たまらず俺が怒鳴ると、ルッチはハッと動きを止めた。
その隙をついて俺は片足をルッチの体にまわすと、グルンとルッチごと回転し、奴の上に覆いかぶさった。
そうして今度は俺がルッチを押し倒して、奴の両手を押さえつけた。

ルッチの熱を孕んだ瞳と目が合う。
しかしそれは一瞬のことで、ルッチはすぐに顔を背けた。

「…………悪かった」

ルッチは自己嫌悪しているようだった。
いや悪いのは俺の方だ。
ルッチが俺に恋愛感情を抱いてる事を知りながら、その気もないのに家に泊めるなんて残酷な事をしてしまった。

そろそろ潮時かもしれない。
時折向けられる視線に見て見ぬ振りをして、ルッチの好意に胡坐をかいている自分に俺はもう耐えられなくなった。

「ごめん。ルッチ」

俺は卑怯な前置きをした後、ルッチに真実を伝えることにした。

「俺は悪魔の実の能力者なんだ」



ルッチを解放しベッド脇に腰を下ろすと、俺はそれまでの経緯や能力の詳細を伝えた。
話を聞く前も聞いた後も、ルッチは昨日の夜のように無言でずっと天井を見ていた。

「だから今のお前が俺に向けている感情は全部偽物なんだ。好きとか愛してるとか、抱きたいとか抱かれたいとか、全部嘘だ。本当のお前の気持ちじゃない」

目の前にいるこの男は、俺が作り出した仮初の恋人だ。
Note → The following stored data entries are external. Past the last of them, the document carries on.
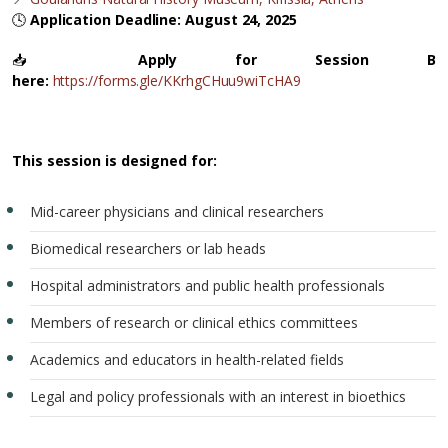
🕓
Application Deadline: August 24, 2025
📥
Apply for Session B
here:
https://forms.gle/KKrhgCHuu9wiTcHA9
This session is designed for:
Mid-career physicians and clinical researchers
Biomedical researchers or lab heads
Hospital administrators and public health professionals
Members of research or clinical ethics committees
Academics and educators in health-related fields
Legal and policy professionals with an interest in bioethics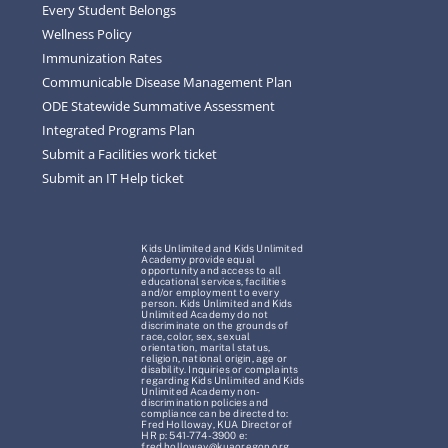
Every Student Belongs
Wellness Policy
Immunization Rates
Communicable Disease Management Plan
ODE Statewide Summative Assessment
Integrated Programs Plan
Submit a Facilities work ticket
Submit an IT Help ticket
Kids Unlimited and Kids Unlimited
Academy provide equal
opportunity and access to all
educational services, facilities
and/or employment to every
person. Kids Unlimited and Kids
Unlimited Academy do not
discriminate on the grounds of
race, color, sex, sexual
orientation, marital status,
religion, national origin, age or
disability. Inquiries or complaints
regarding Kids Unlimited and Kids
Unlimited Academy non-
discrimination policies and
compliance can be directed to:
Fred Holloway, KUA Director of
HR p: 541-774-3900 e:
fred.holloway@kuaoregon.org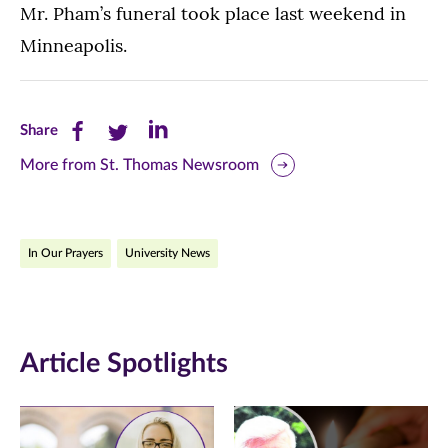
Mr. Pham’s funeral took place last weekend in
Minneapolis.
Share
Share
Share
Share
this
this
this
More from St. Thomas Newsroom
page
page
page
on
on
on
In Our Prayers
University News
Facebook
Twitter
LinkedIn
(opens
(opens
(opens
in
in
in
Article Spotlights
new
new
new
window)
window)
window)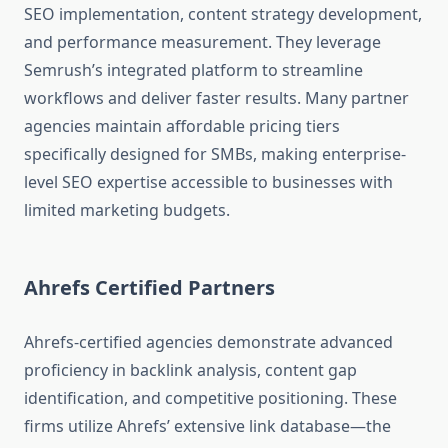
SEO implementation, content strategy development,
and performance measurement. They leverage
Semrush’s integrated platform to streamline
workflows and deliver faster results. Many partner
agencies maintain affordable pricing tiers
specifically designed for SMBs, making enterprise-
level SEO expertise accessible to businesses with
limited marketing budgets.
Ahrefs Certified Partners
Ahrefs-certified agencies demonstrate advanced
proficiency in backlink analysis, content gap
identification, and competitive positioning. These
firms utilize Ahrefs’ extensive link database—the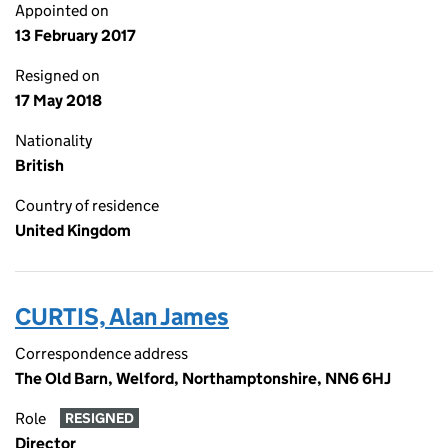
Appointed on
13 February 2017
Resigned on
17 May 2018
Nationality
British
Country of residence
United Kingdom
CURTIS, Alan James
Correspondence address
The Old Barn, Welford, Northamptonshire, NN6 6HJ
Role
RESIGNED
Director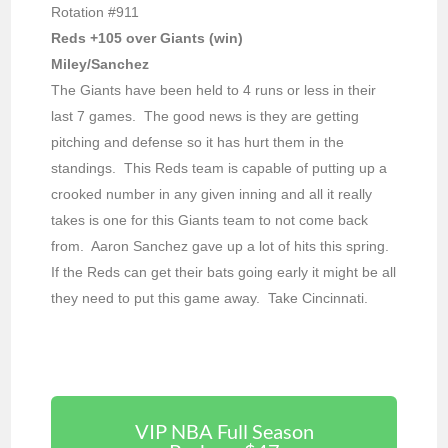
Rotation #911
Reds +105 over Giants (win)
Miley/Sanchez
The Giants have been held to 4 runs or less in their
last 7 games. The good news is they are getting
pitching and defense so it has hurt them in the
standings. This Reds team is capable of putting up a
crooked number in any given inning and all it really
takes is one for this Giants team to not come back
from. Aaron Sanchez gave up a lot of hits this spring.
If the Reds can get their bats going early it might be all
they need to put this game away. Take Cincinnati.
VIP NBA Full Season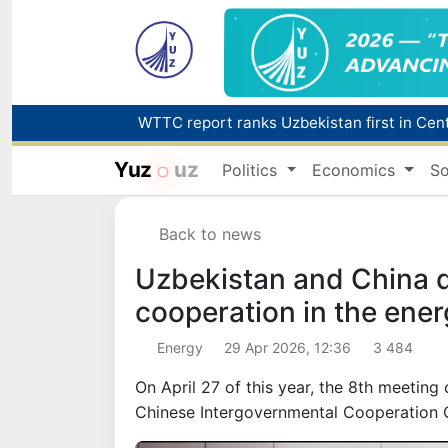
Yuz
uz
Politics
Economics
So
Back to news
Uzbekistan and China 
cooperation in the ener
Energy
29 Apr 2026, 12:36
3 484
On April 27 of this year, the 8th meetin
Chinese Intergovernmental Cooperation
本物のルッチじゃない。
仮に俺が不埒な行為を強いたとしても"こいつ"は受け入れるだろう。
だが"ロブ・ルッチ"は違う。

「正気に返った時、お前は絶対後悔する」

だから一線を超えるつもりはない。
それが俺が"こいつ"と"ロブ・ルッチ"に出来るせめてもの誠意だった。




長い沈黙の後、ルッチがポツリと呟いた。

「お前は、俺のこの感情が正気でないと、偽りだというのか?」

俺は当然だろうと答えた。

「…………もし、俺がとっくに正気を取り戻していて、それでもお前と共にいたら、とは考えないのか?」

ルッチは苦しげな表情を浮かべていた。
俺は一瞬言葉に詰まった。

だけど俺は、優しい目をした男が、突然憎悪に満ちた目で俺を睨みつける瞬間を何度も見た。
さっきまで呆れたように笑っていた男が、侮蔑の表情を浮かべ詰ってくる瞬間を何度も経験した。
だから……だから、考えるまでもないじゃないか。

「ロブ・ルッチは俺を愛さない」



ルッチは何も言わず出て行った。
それ以来、家にもバイト先にもいつもの公園にも来なくなった。